The front-runner is a revival of a plan the predates the office tower cluster scheme: a proposal from Italy-based ASTM Group that would wrap a 90-foot-tall rectangular glass entrance to Penn Station around the Reese’s peanut butter cup-shaped oval of Madison Square Garden.
According to the proposal, an aluminum and steel structure with glass facades and a glass roof will create two new light-filled train halls at Penn Station in a project that would be completed by the end of this decade.
Based on a rendering, upon the project’s completion MSG will resemble a gold poker chip sitting on a sparkling glass podium. The Theater at MSG, a 5,600-person venue attached to the Garden on the Eighth Avenue side, would be demolished to make way for the new train station entrance.
The glass entrance to Penn Station would be designed to synch up architecturally to the new Moynihan Train Hall, a $1.6B renovation of the century-old, Beaux Arts-style James A. Farley Post Office Building, nearing completion on the west side of Eighth Avenue across the street from MSG.

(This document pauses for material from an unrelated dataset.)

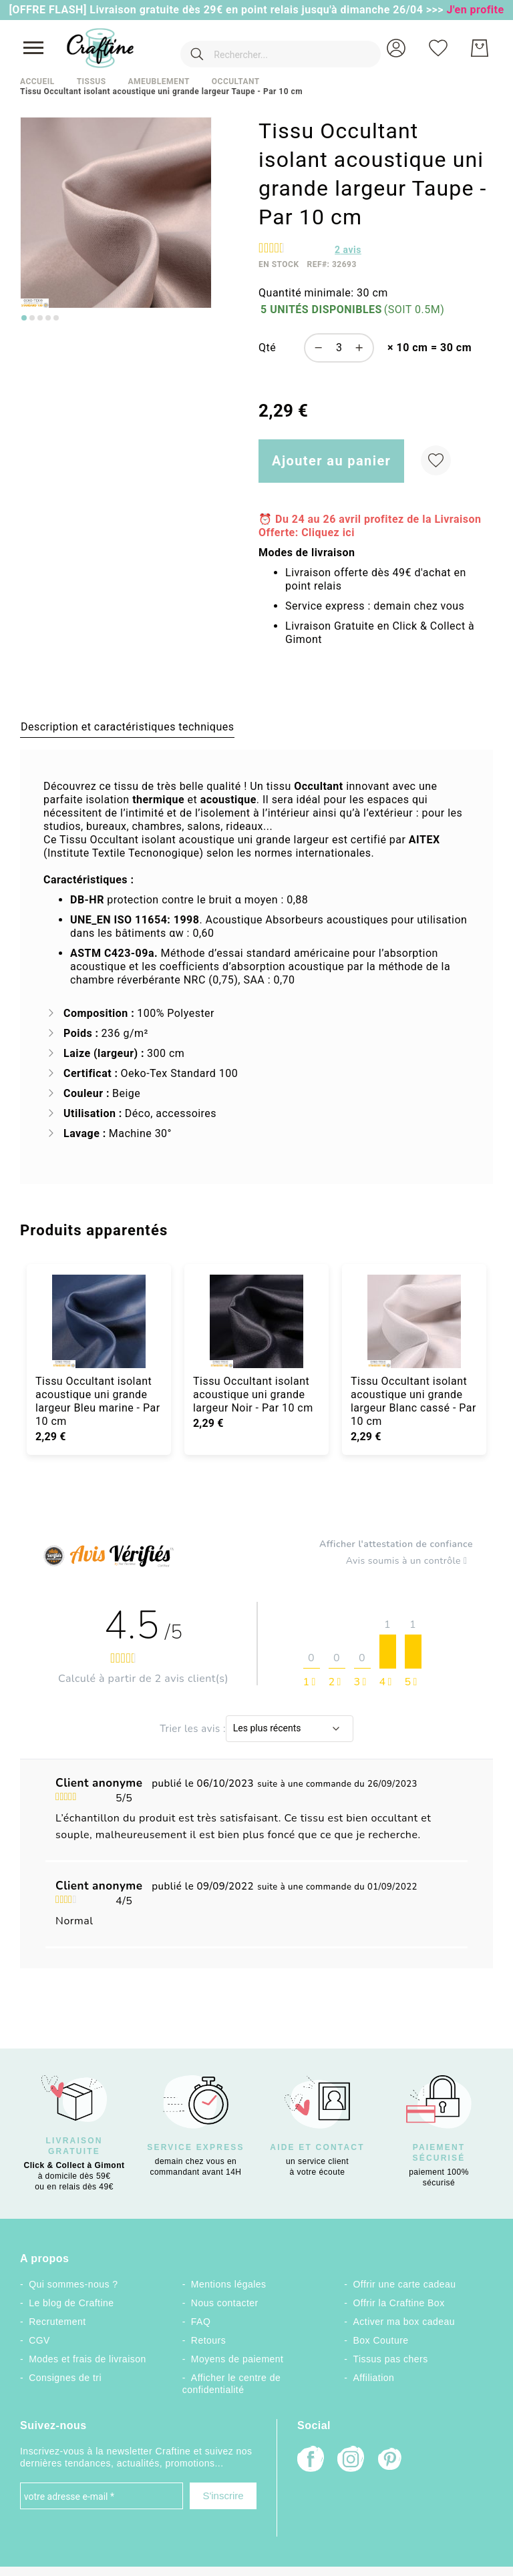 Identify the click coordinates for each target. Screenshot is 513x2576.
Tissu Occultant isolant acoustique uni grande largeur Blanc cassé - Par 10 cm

Moynihan Train Hall—named for the late Sen. Daniel Patrick Moynihan, who championed the project—is an airy, 90-foot-tall atrium with a glass ceiling, two levels of shops and a 225K SF ticketing hub for Amtrak and the Long Island Railroad.
One of the biggest architectural blunders in NYC’s history was the decision to tear down Penn Station and build the fourth iteration of Madison Square Garden on top of the confluence of rail lines in the late 1960s.
The removal of the Victorian railway palace literally and figuratively turned Manhattan’s largest transportation hub—the place where hundreds of thousands of people get their first glimpse of the Big Apple—into a confusing and cramped underground—okay, we’ll say it again—rat warren.
After they knocked down the original Penn Station in 1967, former First Lady Jacqueline Kennedy Onassis led a successful campaign to save Grand Central Station, the beginning of a citywide effort to preserve historic buildings.